The report found that many of these mentions of lobbying are buried in other concerns such as procurement or second jobs, while 14% are focused on lobbying by foreign governments rather than domestic interests.
- Alastair McCapra, the chief executive of CIPR, described the findings of the report as "incredibly depressing".
- The CIPR is campaigning for the reform of the Lobbying Act passed in 2014, with the aim of improving standards and transparency.
- According to the CIPR, the Lobbying Act has flaws, and unethical lobbying has been left to flourish largely unchecked due to the infrequent publication of other transparency documents such as registers of interests.
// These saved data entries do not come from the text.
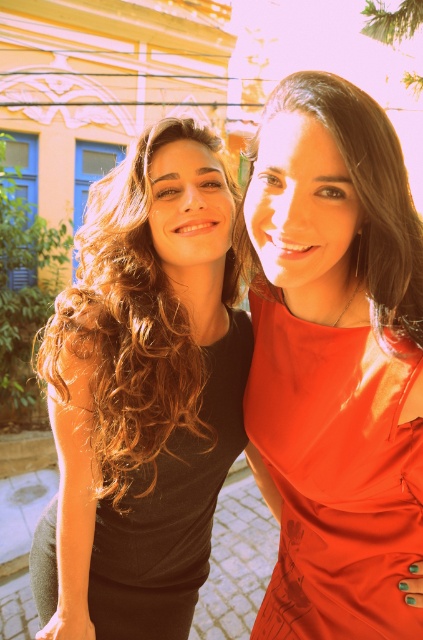 Is satin orange dress at right smaller than matte black dress at left?

Correct, satin orange dress at right occupies less space than matte black dress at left.

Who is positioned more to the left, satin orange dress at right or matte black dress at left?

matte black dress at left

Describe the element at coordinates (335, 474) in the screenshot. I see `satin orange dress at right` at that location.

Identify the location of satin orange dress at right. Image resolution: width=423 pixels, height=640 pixels. (335, 474).

Is satin orange dress at right bigger than matte red dress at center?

Yes.

Is satin orange dress at right positioned in front of matte red dress at center?

That is False.

The width and height of the screenshot is (423, 640). Find the location of `satin orange dress at right`. satin orange dress at right is located at coordinates (335, 474).

Who is shorter, satin orange dress at right or black matte dress at left?

With less height is black matte dress at left.

Who is more distant from viewer, (376, 346) or (99, 515)?

Positioned behind is point (99, 515).

You are a GUI agent. You are given a task and a screenshot of the screen. Output one action in this format:
    pyautogui.click(x=<x>, y=<y>)
    Task: Click on the satin orange dress at right
    This screenshot has height=640, width=423.
    Given the screenshot: What is the action you would take?
    pyautogui.click(x=335, y=474) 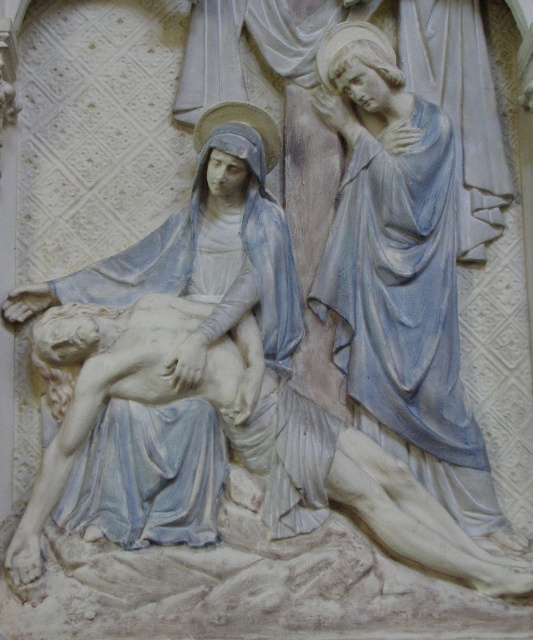 Question: Which of the following is the farthest from the observer?

Choices:
 (A) (246, 241)
 (B) (351, 244)

Answer: (B)

Question: Which of the following is the farthest from the observer?

Choices:
 (A) (424, 218)
 (B) (123, 392)

Answer: (A)

Question: Which of the following is the closest to the observer?

Choices:
 (A) (237, 332)
 (B) (375, 312)

Answer: (A)

Question: Is white marble statue at center smaller than matte stone figure at upper right?

Choices:
 (A) yes
 (B) no

Answer: (B)

Question: Is white marble statue at center to the left of matte stone figure at upper right from the viewer's perspective?

Choices:
 (A) yes
 (B) no

Answer: (A)

Question: Is white marble statue at center to the right of matte stone figure at upper right from the viewer's perspective?

Choices:
 (A) no
 (B) yes

Answer: (A) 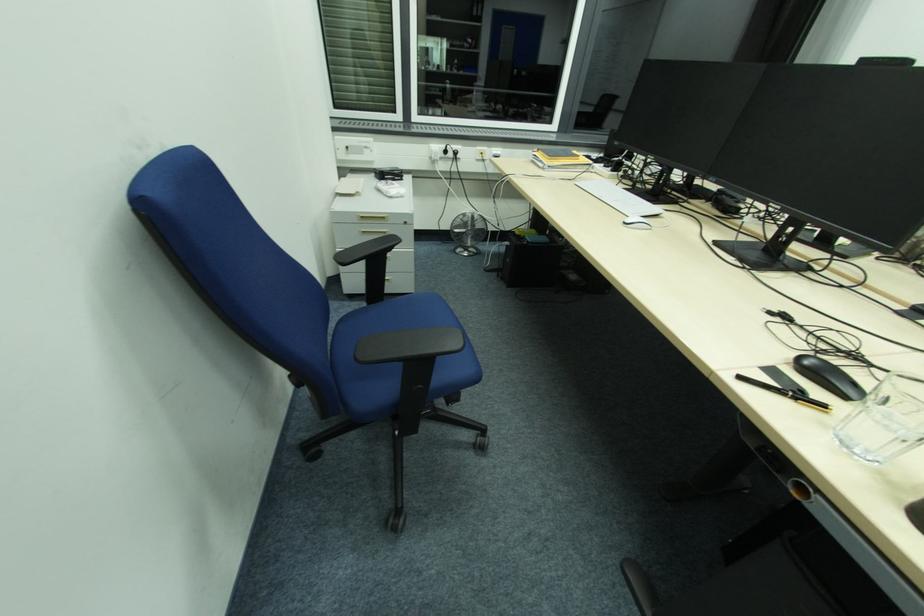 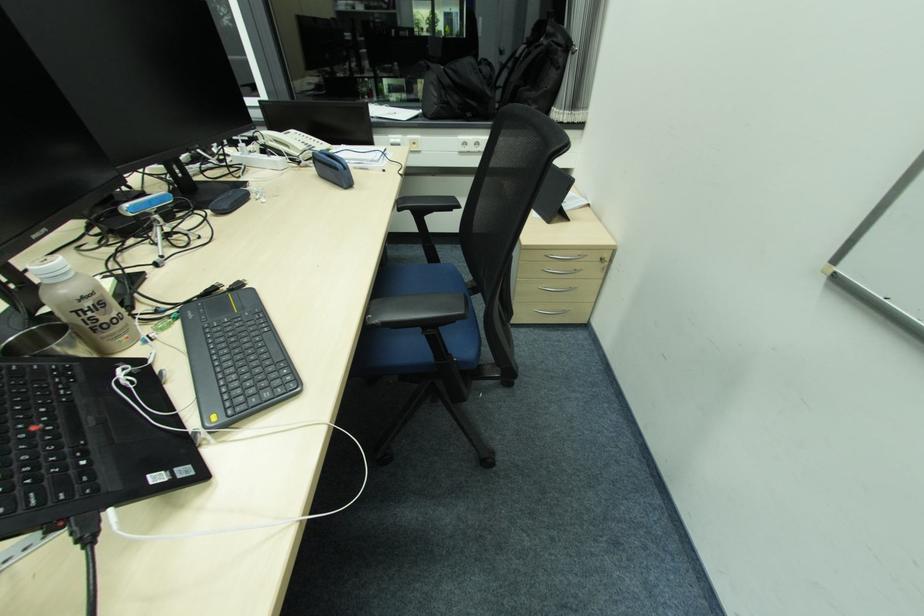 Question: The images are taken continuously from a first-person perspective. In which direction are you moving?

Choices:
 (A) Left
 (B) Right
 (C) Forward
 (D) Backward

Answer: (B) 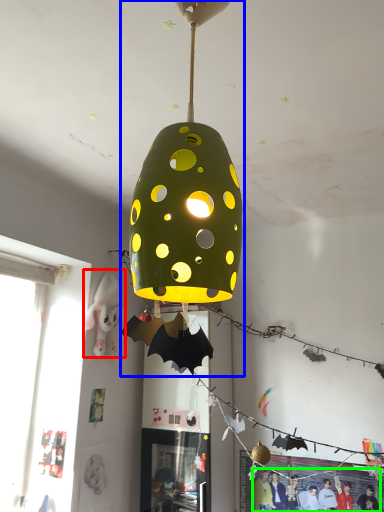 Question: Considering the real-world distances, which object is farthest from person (highlighted by a red box)? lamp (highlighted by a blue box) or person (highlighted by a green box)?

Choices:
 (A) lamp
 (B) person

Answer: (A) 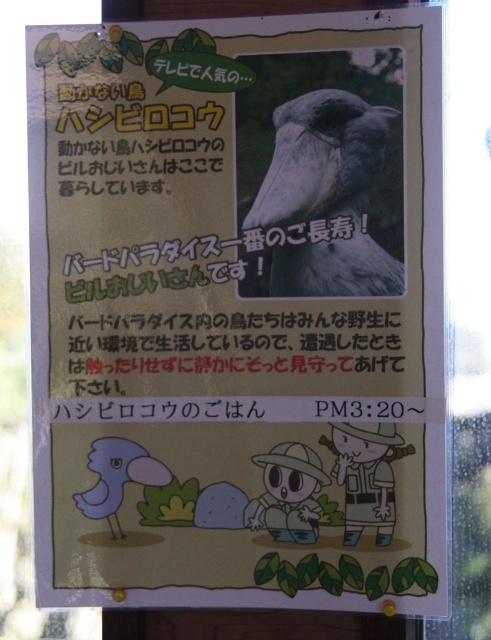 You are a zoo visitor looking at the poster. Where is the gray matte bird at center located on the poster?

The gray matte bird at center is located at point coordinates of (322, 200).

You are a zookeeper who needs to place two birds in separate cages. The gray matte bird at center and the matte blue bird at lower left are both in the same enclosure. Which bird requires a wider cage based on their size?

The gray matte bird at center requires a wider cage because it might be wider than the matte blue bird at lower left.

You are standing in front of the zoo signboard about the Hawk Eagle. There are two points marked on the signboard. The first point is at coordinate point (290, 196) and the second is at point (108, 465). If you were to draw a straight line between these two points, which point would be closer to you?

Point (290, 196) is in front of point (108, 465), so the first point would be closer to you. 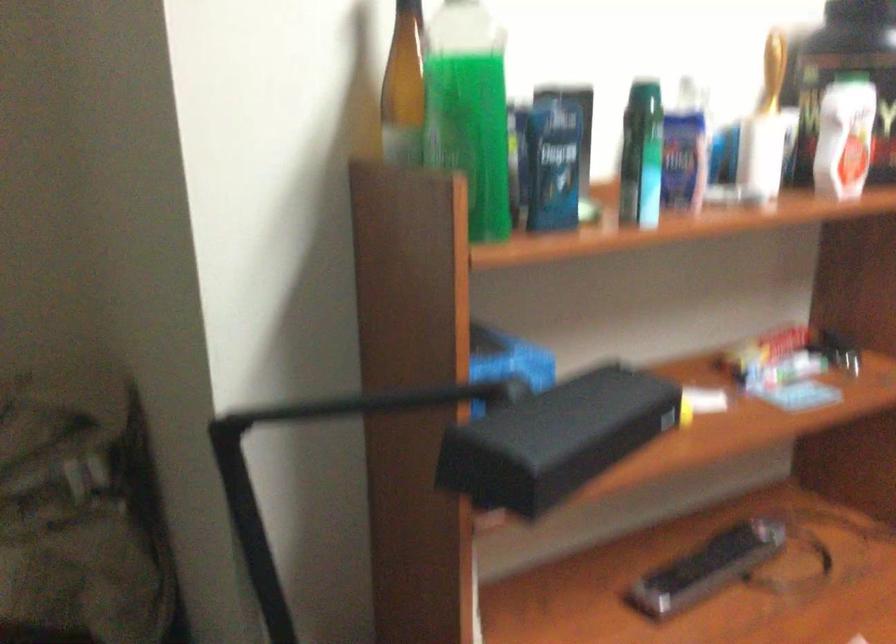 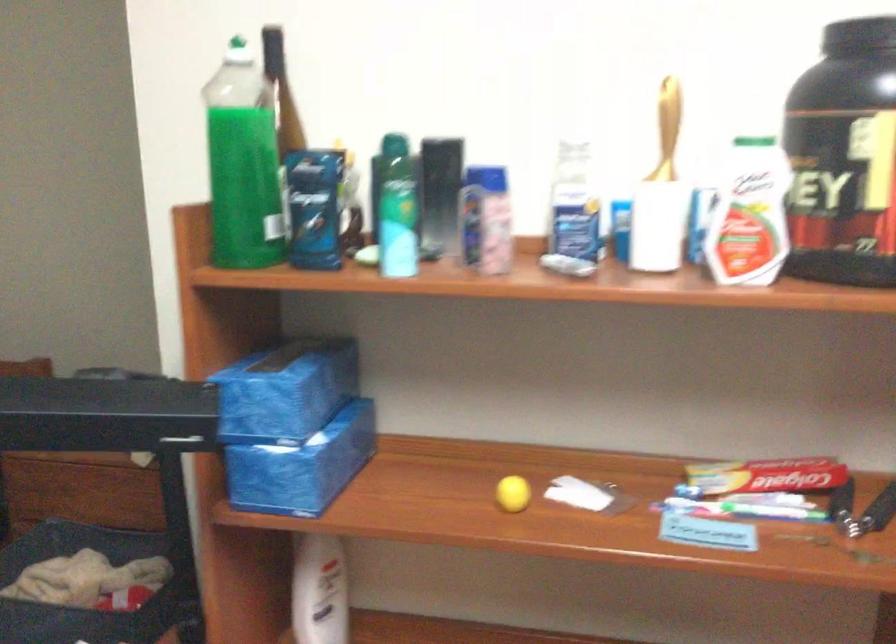 Locate, in the second image, the point that corresponds to [547,363] in the first image.

(286, 391)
The CIPR added that lobbying scandals undermined faith in democracy, with a poll finding that 46% thought lobbying laws were too weak and 71% saying scandals had left them less confident in the political system. The CIPR report comes after Parliament’s standards commissioner opened an investigation into Blackpool South MP Scott Benton, who was filmed offering to lobby ministers in exchange for money from people he believed to be gambling investors.
The CIPR hopes to raise the profile of its campaign to reform lobbying laws with an event in Parliament. Alastair McCapra, the chief executive of CIPR, called on MPs to focus on lobbying as a key issue that will determine whether the door to public trust is ever opened. He added that reform must not be endlessly kicked down the road, and that MPs need to start discussing the issue.